One of the first things we often get asked when working with companies who want to improve their learning from incidents is “who should investigate our outages?”
Good incident analysis- like good code- is a skill set to be learned and refined over time. Many companies take the “template approach.” They do this thinking that an easy-to-use template removes the need for any specialized skills or knowledge. While it is true that simply filling out a template doesn’t require much skill, it also doesn’t produce much in the way of useful insights. To get real value from your incidents, it helps to recognize and cultivate the kinds of skills, knowledge and experience that is needed to generate the meaningful findings to support post-incident activities, like holding post mortems or writing reports.
At Jeli, we believe that incident investigation and analysis should be a core skill for all software engineers working in continuous deployment environments. Why?
Because participating in incident investigation and analysis offers an opportunity to:
- deepen our understanding of the different software involved in delivering your service;
- expand our knowledge of the various kinds of skills and expertise that exists across an organization; and
- identify where process or organizational structure may be helping (or harming) reliability and resilience.
Investigating incidents exposes an engineer to people and parts of the business they may not typically interact with, which can improve their ability to think strategically and proactively about their own day-to-day work. In other words, it’s targeted and applied professional development for engineers, plus the chance to develop their network and learn about business goals and priorities! Score!
In this post we define an ‘investigation’ as exploratory work following an incident that is designed to answer questions about what happened, why it happened and how an organization should learn from it. An ‘investigator’ is anyone who carries out that work. Investigations and investigators mean different things to different companies and some organizations call these roles incident analysts or facilitators.
In this post we will elaborate on some baseline skills for those who tackle investigations.
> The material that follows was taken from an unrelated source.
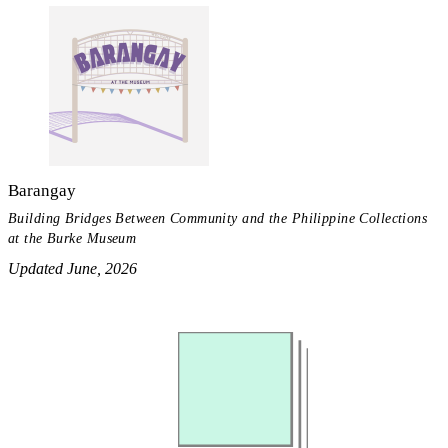
Barangay
Building Bridges Between Community and the Philippine Collections
at the Burke Museum
Updated June, 2026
Then explore the pros/cons of solo vs team investigations, and when to bring in outside help.
Defining Ideal Investigator Traits
The ideal investigator is one who has expressed an interest in post-incident activities, have typically attended a number of post mortems and have an aptitude for empathy, keeping an open mind, asking curious questions, and taking a systems view in trying to understand events. These are the people who, when they hear about an action taken by a fellow engineer that on the surface seems to be an egregious error, don’t pile on and assume incompetency. Instead, they might say “Oof, I’ve done something similar. It sounds like it would have been one of those realizations that makes your heart stop. Can you recall what you saw that led you to believe it was the right thing to do?”
Their curiosity is evident and they understand the complexity involved in making a decision under conditions of uncertainty, time pressure, and stress. They empathize. They are comfortable with the messiness of real world operations so they make sure to include details relevant to painting a realistic picture of the conditions faced by the people involved. They are confident and non-partisan when those details may be an organizational “hot potato” that will surface difficult conflicts or highlight unresolved deficiencies (more on this later).
Developing Investigator Skills
Even with an aptitude for troubleshooting, problem solving and empathizing, most software engineers do not possess an innate ability to investigate incidents. Therefore, to set up new investigators for success it’s important to provide support in the form of training, mentorship or shadowing opportunities.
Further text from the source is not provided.